ナンパした女の正体は……?「墓場の女」②
親切ついでにちゃっかり女の家にお邪魔した男。
ソファで隣同士に腰かけ、またお喋りの続きをします。最初は紳士的に振舞ってる男ですが、女がそっと帽子を取って、その美しい瞳で彼をまっすぐに見つめた途端──、
負けます。
本能が勝ちます。彼は彼女を抱きすくめ、キスの雨を降らせるのです。
女はあらがいながら、
「おしまいになさって。どうかおしまいになさって……!」
おしまいになさるってどういう意味? やめろってこと? それとも今していることを最後まで終わらせろってこと?
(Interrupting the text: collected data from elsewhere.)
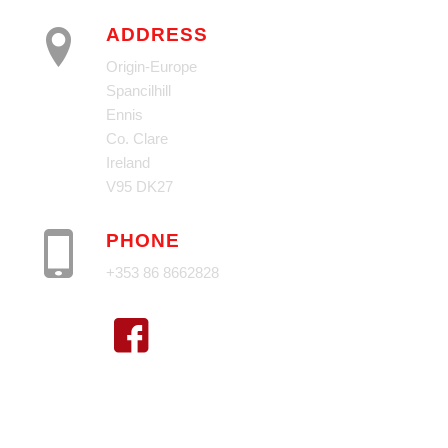
ADDRESS
Origin-Europe
Spancilhill
Ennis
Co. Clare
Ireland
V95 DK27
PHONE
+353 86 8662828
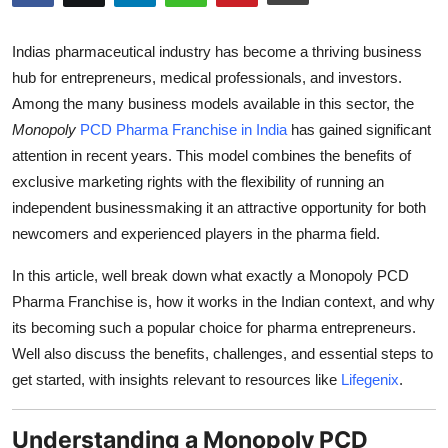
Submit Press Release
Indias pharmaceutical industry has become a thriving business
Guest Posting
hub for entrepreneurs, medical professionals, and investors.
Among the many business models available in this sector, the
Crypto
Monopoly
PCD Pharma Franchise in India
has gained significant
attention in recent years. This model combines the benefits of
Advertise with US
exclusive marketing rights with the flexibility of running an
independent businessmaking it an attractive opportunity for both
Business
newcomers and experienced players in the pharma field.
Finance
In this article, well break down what exactly a Monopoly PCD
Pharma Franchise is, how it works in the Indian context, and why
Tech
its becoming such a popular choice for pharma entrepreneurs.
Well also discuss the benefits, challenges, and essential steps to
Real Estate
get started, with insights relevant to resources like
Lifegenix
.
General
Understanding a Monopoly PCD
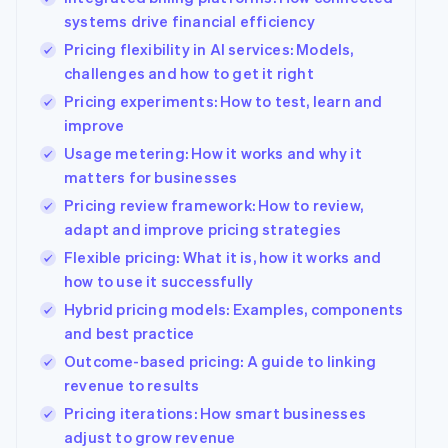
systems drive financial efficiency
Pricing flexibility in AI services: Models,
challenges and how to get it right
Pricing experiments: How to test, learn and
improve
Usage metering: How it works and why it
matters for businesses
Pricing review framework: How to review,
adapt and improve pricing strategies
Flexible pricing: What it is, how it works and
how to use it successfully
Hybrid pricing models: Examples, components
and best practice
Outcome-based pricing: A guide to linking
revenue to results
Pricing iterations: How smart businesses
adjust to grow revenue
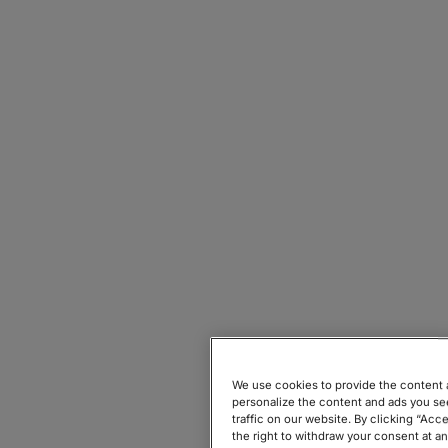
Wix's
support page
We use cookies to provide the content a
personalize the content and ads you see
traffic on our website. By clicking “Acc
the right to withdraw your consent at a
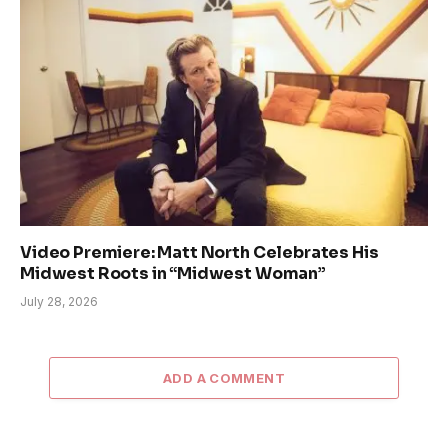
Video Premiere: Matt North Celebrates His
Midwest Roots in “Midwest Woman”
July 28, 2026
ADD A COMMENT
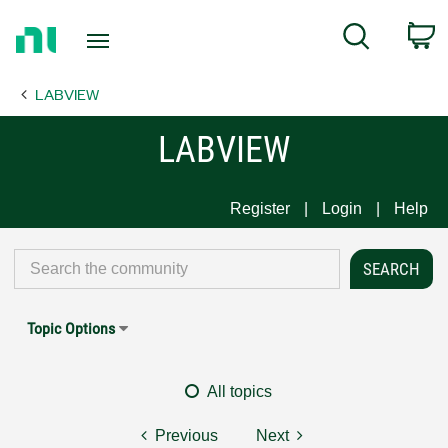
Return
C
Search
to
Home
LABVIEW
Page
LABVIEW
Register
Login
Help
Topic Options
All topics
Previous
Next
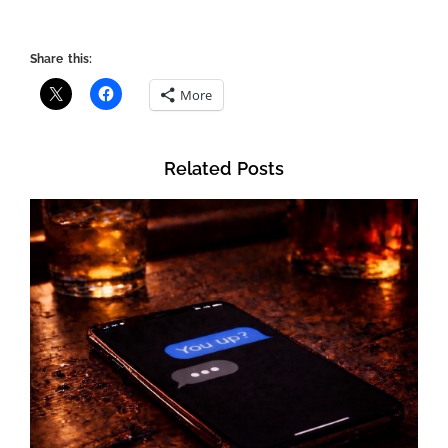
Share this:
More
Related Posts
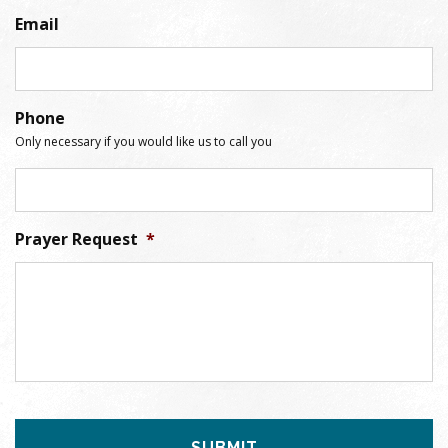
Email
Phone
Only necessary if you would like us to call you
Prayer Request
*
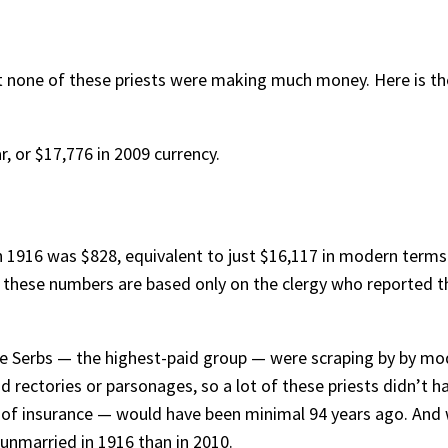
that none of these priests were making much money. Here is th
, or $17,776 in 2009 currency.
n 1916 was $828, equivalent to just $16,117 in modern terms.
t these numbers are based only on the clergy who reported th
 the Serbs — the highest-paid group — were scraping by by m
d rectories or parsonages, so a lot of these priests didn’t h
of insurance — would have been minimal 94 years ago. And whi
unmarried in 1916 than in 2010.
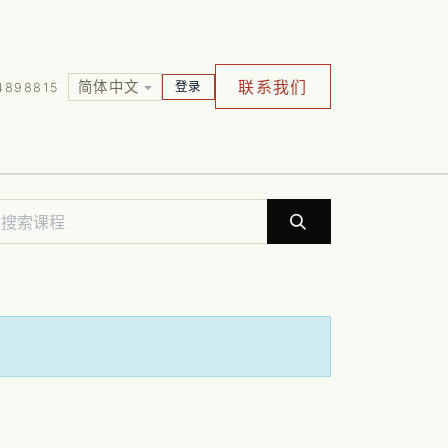
联系我们
简体中文
登录
4898815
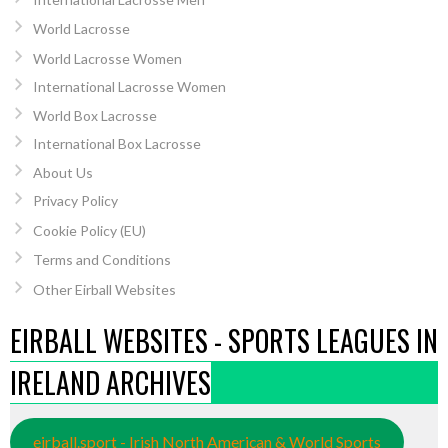
World Lacrosse
World Lacrosse Women
International Lacrosse Women
World Box Lacrosse
International Box Lacrosse
About Us
Privacy Policy
Cookie Policy (EU)
Terms and Conditions
Other Eirball Websites
EIRBALL WEBSITES - SPORTS LEAGUES IN
IRELAND ARCHIVES
eirball.sport - Irish North American & World Sports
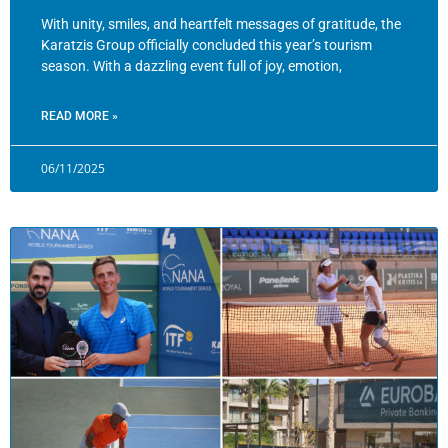
With unity, smiles, and heartfelt messages of gratitude, the
Karatzis Group officially concluded this year’s tourism
season. With a dazzling event full of joy, emotion,
READ MORE »
06/11/2025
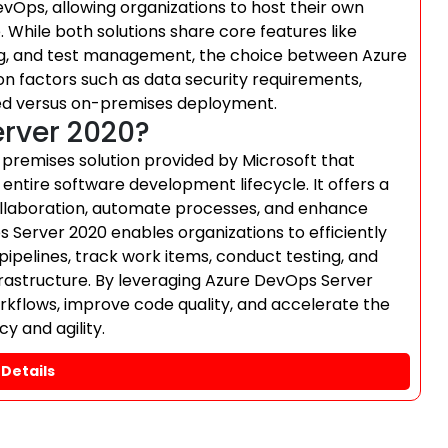
vOps, allowing organizations to host their own
. While both solutions share core features like
king, and test management, the choice between Azure
 factors such as data security requirements,
ed versus on-premises deployment.
erver 2020?
remises solution provided by Microsoft that
entire software development lifecycle. It offers a
 collaboration, automate processes, and enhance
Server 2020 enables organizations to efficiently
pelines, track work items, conduct testing, and
nfrastructure. By leveraging Azure DevOps Server
kflows, improve code quality, and accelerate the
y and agility.
Details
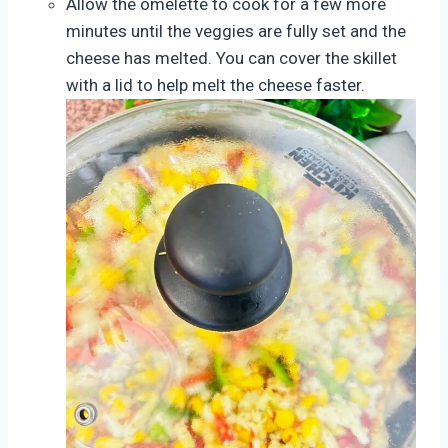
Allow the omelette to cook for a few more
minutes until the veggies are fully set and the
cheese has melted. You can cover the skillet
with a lid to help melt the cheese faster.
男は一瞬理解に苦しみますが、そこは自分に都合のいいように解釈し、「最後まで終わらせる」という選択をします。女も多分そのつもりだったと見えて、わざとらしく抵抗することをやめます。だったら最初からそうすればいいのに、わざわざ勿体ぶるんだからな。
モーパッサンはこういう「おやめになって」系のシチュエーションに萌えるらしく、ちょいちょいこのようなシーンが出てきます。理性を失って全力で口説く男と、「おやめになって」と繰り返した挙句、落ちる女。昼メロか。かゆい。
彼らはそのあと一緒にレストランへ食事に出かけ、また彼女の家に戻って来て、……結局つき合い始めたってことですね。
そんな関係が3週間ほど続きました。
男はだんだん飽きてきました。女に。勝手だなあ。やっぱりこれ作者の話だよ。
で、仕事で旅行に出るなんて嘘をついて、さりげなくフェードアウトしようとします。女は、お帰りになったらまたきっと会いにいらしてね、なんて情熱的な瞳で見つめちゃって。彼女、けっこう僕に惚れてんだなあ。いや分かるんだよ僕には。罪な男だよ僕も。
フェードアウトした彼はまたほかの女性とつき合ったりして1か月ほどは気ままに暮らします。でもあの墓地の女のことがなぜか忘れられない。まるで解けないミステリーのように心につきまとう。あの濃密な時間の思い出を消し去ることができないのです。
それは君、要するに惚れていたのは君の方だったって話だろう。認めたらどうだい?
男はふと考えた。そうだ、モンマルトル墓地に行ったら、また彼女に会えるかもしれない。期待を胸にモンマルトル墓地へ向かう男。
例の士官の墓石には誰もいませんでした。お供え物も花もなかった。がっかりして墓地をさまよい歩いていると、喪服の男女がこちらに向かって歩いて来るのが目に入ります。近づいてくる女を見た男はびっくり。
あれえ? 彼女じゃないか──!
すれ違いざま、女はチラリと男に目をやります。その眼は、「話しかけないでちょうだい」と言っていました。と同時に、「また私に会いにいらっしゃいよ、モン・シェリ」とも言っていました。
同伴の男は50歳ぐらいの名誉勲章をつけた立派な紳士。女を支えるようにして、しっかりと抱きながら墓地を出ていく。その姿は、いつかの自分と全く同じ──。
男は呆然として二人の背中を見送ります。僕はいったい何を見たんだ? なんなんだあの女は? これはもしかして、だまされたってこと? これは新手の商売なの? 墓地で憐れな未亡人を装い、裕福そうな男をねらって声をかけさせる、えーっと、何というんだ、「未亡人詐欺」とでもいうのか。しかしよりにもよって墓地でナンパ待ちするなんて、まったく不謹慎きわまりない女だ。まあそんな自分もだまされちゃった一人だけどさ……。
そのあと僕は思った。
──彼女、今日はいったい誰の墓で未亡人をやってたんだろう、って。
ラブコメ終了。
このオチのひと言、僕はかなり好きです。